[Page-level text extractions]
┌──

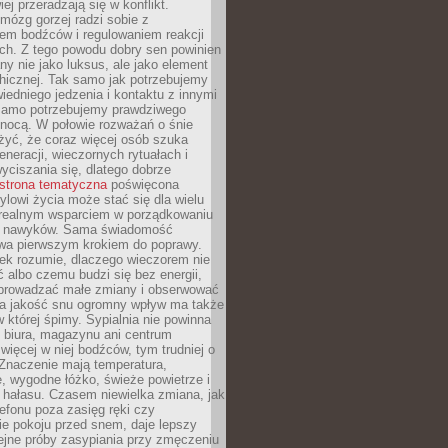
iej przeradzają się w konflikt.
mózg gorzej radzi sobie z
iem bodźców i regulowaniem reakcji
ch. Z tego powodu dobry sen powinien
ny nie jako luksus, ale jako element
hicznej. Tak samo jak potrzebujemy
iedniego jedzenia i kontaktu z innymi
 samo potrzebujemy prawdziwego
nocą. W połowie rozważań o śnie
żyć, że coraz więcej osób szuka
eneracji, wieczornych rytuałach i
ciszania się, dlatego dobrze
strona tematyczna
poświęcona
lowi życia może stać się dla wielu
 realnym wsparciem w porządkowaniu
h nawyków. Sama świadomość
wa pierwszym krokiem do poprawy.
iek rozumie, dlaczego wieczorem nie
albo czemu budzi się bez energii,
wprowadzać małe zmiany i obserwować
 Na jakość snu ogromny wpływ ma także
w której śpimy. Sypialnia nie powinna
 biura, magazynu ani centrum
 więcej w niej bodźców, tym trudniej o
 Znaczenie mają temperatura,
, wygodne łóżko, świeże powietrze i
 hałasu. Czasem niewielka zmiana, jak
lefonu poza zasięg ręki czy
ie pokoju przed snem, daje lepszy
lejne próby zasypiania przy zmęczeniu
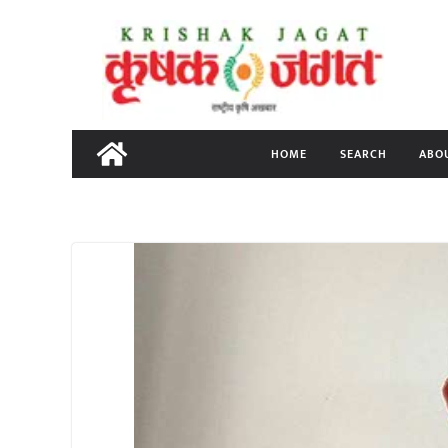
Skip
to
content
HOME
SEARCH
ABO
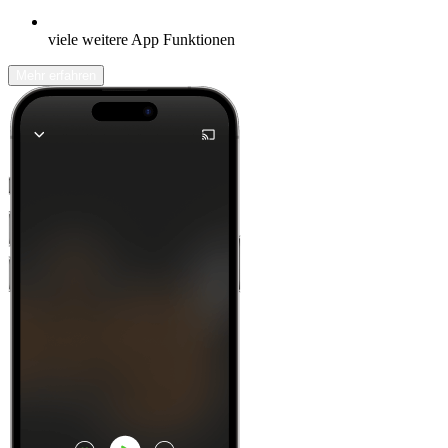
viele weitere App Funktionen
Mehr erfahren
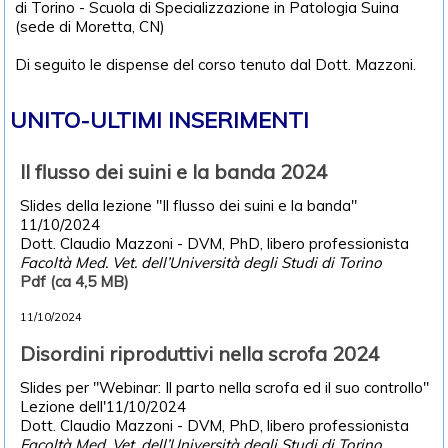
di Torino - Scuola di Specializzazione in Patologia Suina
(sede di Moretta, CN)
Di seguito le dispense del corso tenuto dal Dott. Mazzoni.
UNITO-ULTIMI INSERIMENTI
Il flusso dei suini e la banda 2024
Slides della lezione "Il flusso dei suini e la banda"
11/10/2024
Dott. Claudio Mazzoni - DVM, PhD, libero professionista
Facoltà Med. Vet. dell’Università degli Studi di Torino
Pdf (ca 4,5 MB)
11/10/2024
Disordini riproduttivi nella scrofa 2024
Slides per "Webinar: Il parto nella scrofa ed il suo controllo"
Lezione dell'11/10/2024
Dott. Claudio Mazzoni - DVM, PhD, libero professionista
Facoltà Med. Vet. dell’Università degli Studi di Torino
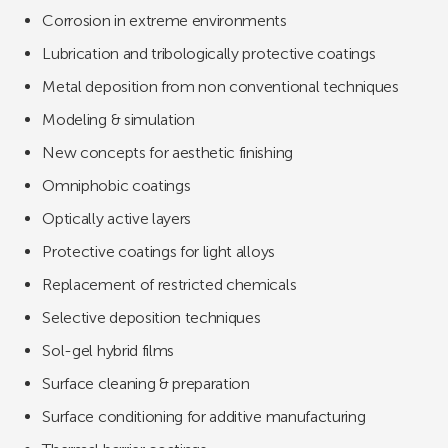
Corrosion in extreme environments
Lubrication and tribologically protective coatings
Metal deposition from non conventional techniques
Modeling & simulation
New concepts for aesthetic finishing
Omniphobic coatings
Optically active layers
Protective coatings for light alloys
Replacement of restricted chemicals
Selective deposition techniques
Sol-gel hybrid films
Surface cleaning & preparation
Surface conditioning for additive manufacturing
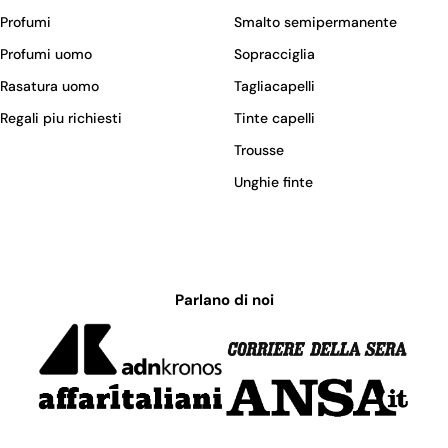
Profumi
Smalto semipermanente
Profumi uomo
Sopracciglia
Rasatura uomo
Tagliacapelli
Regali piu richiesti
Tinte capelli
Trousse
Unghie finte
Parlano di noi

└──

Find the word "potrzebujemy" in the entries. Copy each line that holds it.

- **EXERCISE OUTPUT**
hicznej. Tak samo jak potrzebujemy
 samo potrzebujemy prawdziwego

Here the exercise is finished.